» Directions
Transcribe exactly, and only, the lines from the one containing "This screenshot has height=2576, width=202." through the last line of the data.

» Exercise data
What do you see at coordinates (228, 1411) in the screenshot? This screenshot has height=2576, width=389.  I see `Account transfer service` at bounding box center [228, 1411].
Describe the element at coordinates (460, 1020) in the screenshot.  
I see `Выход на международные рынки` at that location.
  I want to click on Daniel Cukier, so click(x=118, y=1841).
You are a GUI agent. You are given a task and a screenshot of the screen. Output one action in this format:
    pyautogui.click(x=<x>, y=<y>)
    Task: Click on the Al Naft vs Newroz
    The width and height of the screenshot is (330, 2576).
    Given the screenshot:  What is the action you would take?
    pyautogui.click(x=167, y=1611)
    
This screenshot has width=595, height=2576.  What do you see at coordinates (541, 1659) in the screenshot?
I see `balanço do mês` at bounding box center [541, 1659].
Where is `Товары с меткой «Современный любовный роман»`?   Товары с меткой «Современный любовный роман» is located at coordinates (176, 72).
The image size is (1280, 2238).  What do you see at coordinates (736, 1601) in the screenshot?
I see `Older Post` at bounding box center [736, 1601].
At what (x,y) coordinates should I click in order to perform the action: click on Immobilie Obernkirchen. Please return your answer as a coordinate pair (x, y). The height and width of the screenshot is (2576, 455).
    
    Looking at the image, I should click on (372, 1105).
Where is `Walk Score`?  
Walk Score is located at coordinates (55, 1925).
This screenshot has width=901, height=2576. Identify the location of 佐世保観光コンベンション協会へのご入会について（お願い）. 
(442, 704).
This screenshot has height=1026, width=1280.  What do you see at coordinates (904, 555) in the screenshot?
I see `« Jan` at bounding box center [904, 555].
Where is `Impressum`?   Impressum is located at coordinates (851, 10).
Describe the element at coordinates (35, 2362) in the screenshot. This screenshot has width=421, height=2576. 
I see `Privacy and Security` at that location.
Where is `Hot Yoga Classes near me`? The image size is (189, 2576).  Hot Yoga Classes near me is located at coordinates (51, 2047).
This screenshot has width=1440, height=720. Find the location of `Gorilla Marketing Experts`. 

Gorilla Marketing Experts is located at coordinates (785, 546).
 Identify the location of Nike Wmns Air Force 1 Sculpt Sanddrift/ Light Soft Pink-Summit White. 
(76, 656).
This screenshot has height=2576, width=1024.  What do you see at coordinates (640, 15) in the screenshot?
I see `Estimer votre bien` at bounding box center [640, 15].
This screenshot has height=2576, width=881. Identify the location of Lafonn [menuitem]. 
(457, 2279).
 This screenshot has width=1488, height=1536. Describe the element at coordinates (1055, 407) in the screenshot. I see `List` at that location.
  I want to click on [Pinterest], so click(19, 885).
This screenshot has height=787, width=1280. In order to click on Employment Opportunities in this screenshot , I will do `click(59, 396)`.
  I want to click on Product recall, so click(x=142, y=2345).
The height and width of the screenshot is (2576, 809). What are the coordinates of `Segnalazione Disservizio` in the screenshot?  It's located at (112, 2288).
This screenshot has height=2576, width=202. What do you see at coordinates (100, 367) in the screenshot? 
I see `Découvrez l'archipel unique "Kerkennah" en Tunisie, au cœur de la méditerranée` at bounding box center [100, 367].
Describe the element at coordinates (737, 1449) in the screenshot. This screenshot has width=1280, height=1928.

» Written response
This screenshot has height=2576, width=202. What do you see at coordinates (100, 367) in the screenshot? 
I see `Découvrez l'archipel unique "Kerkennah" en Tunisie, au cœur de la méditerranée` at bounding box center [100, 367].
Describe the element at coordinates (737, 1449) in the screenshot. This screenshot has width=1280, height=1928.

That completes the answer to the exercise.